Commissioners will also revisit a conditional use permit request from Blue Beacon International, which is seeking to relocate a truck wash from Blake Ranch Road off Interstate 40 to the current location of the First Value Inn at 3270 Andy Devine Ave. The commission had tabled the item last month to give applicant Dana Morse time to conduct a traffic impact analysis for the site, which sits just south of a Flying J Travel Center and north of I-40 and a neighboring McDonald's restaurant.

McDonald's had expressed the biggest opposition to issuing the permit, with representative Dennis Watts claiming that the trucks would invade the restaurant's parking lot looking for a nonexistent shortcut into the truck wash, which could cause a traffic nightmare in that area.

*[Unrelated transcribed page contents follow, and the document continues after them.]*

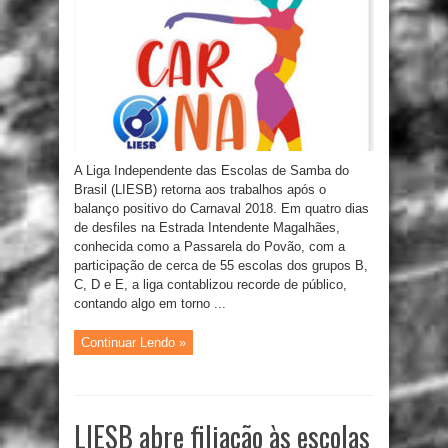
A Liga Independente das Escolas de Samba do
Brasil (LIESB) retorna aos trabalhos após o
balanço positivo do Carnaval 2018. Em quatro dias
de desfiles na Estrada Intendente Magalhães,
conhecida como a Passarela do Povão, com a
participação de cerca de 55 escolas dos grupos B,
C, D e E, a liga contablizou recorde de público,
contando algo em torno ...
Continuar Lendo »
LIESB abre filiação às escolas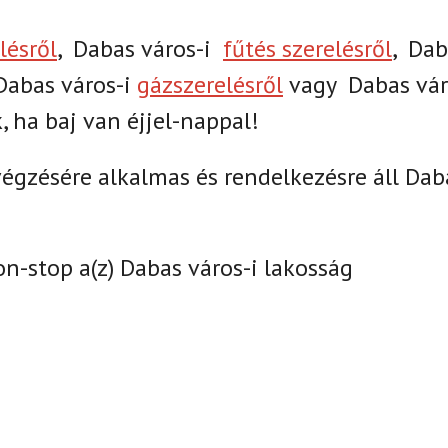
lésről
,
Dabas város-i
fűtés szerelésről
,
Dab
abas város-i
gázszerelésről
vagy
Dabas vár
, ha baj van éjjel-nappal!
gzésére alkalmas és rendelkezésre áll Dab
on-stop a(z)
Dabas város-i lakosság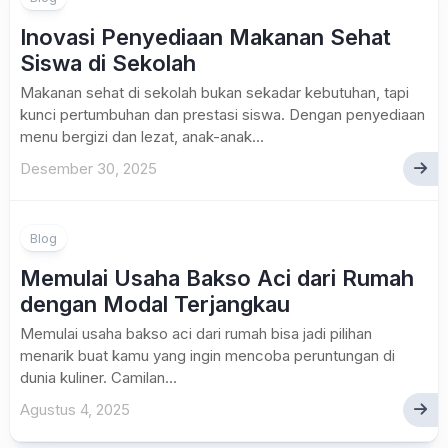
Inovasi Penyediaan Makanan Sehat
Siswa di Sekolah
Makanan sehat di sekolah bukan sekadar kebutuhan, tapi
kunci pertumbuhan dan prestasi siswa. Dengan penyediaan
menu bergizi dan lezat, anak-anak...
Desember 30, 2025
Blog
Memulai Usaha Bakso Aci dari Rumah
dengan Modal Terjangkau
Memulai usaha bakso aci dari rumah bisa jadi pilihan
menarik buat kamu yang ingin mencoba peruntungan di
dunia kuliner. Camilan...
Agustus 4, 2025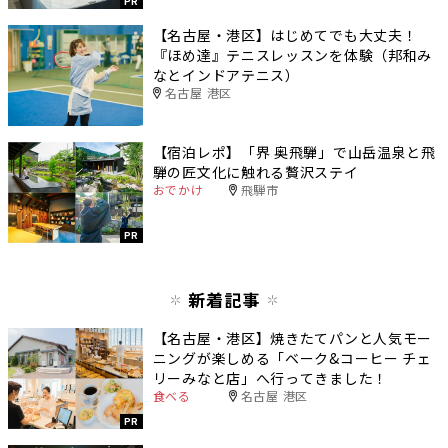
PR
【名古屋・港区】はじめてでも大丈夫！
『ほめ達』テニスレッスンを体験（邦和み
なとインドアテニス）
名古屋 港区
【宿泊レポ】「界 奥飛騨」で山岳温泉と飛
騨の匠文化に触れる贅沢ステイ
おでかけ
飛騨市
PR
新着記事
【名古屋・港区】焼きたてパンと人気モー
ニングが楽しめる「ベーク&コーヒー チェ
リーみなと店」へ行ってきました！
食べる
名古屋 港区
PR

With the traffic study now complete, city staff is recommending that commissioners allow the permit with specific conditions, including allowing only right-turn in, right-turn out access to the truck wash, obtaining a written agreement to share access with the neighboring Flying J, and constructing a landscaping and fencing buffer between the truck wash and the McDonald's at least six feet high.

Finally, commissioners will revisit the city's temporary sign ordinance, which was last amended in December 2009 after many months of back-and-forth discussions with businesses and the city. The last amendment allowed ongoing on-premises signs, including A-frames, to be displayed year round in the C-1, C-2, C-3, I-1 and I-2 zoning districts. It is not clear what, if any, changes commissioners may discuss making to the ordinance tonight, though they may discuss what repercussions the 2009 amendment has had since it was first approved.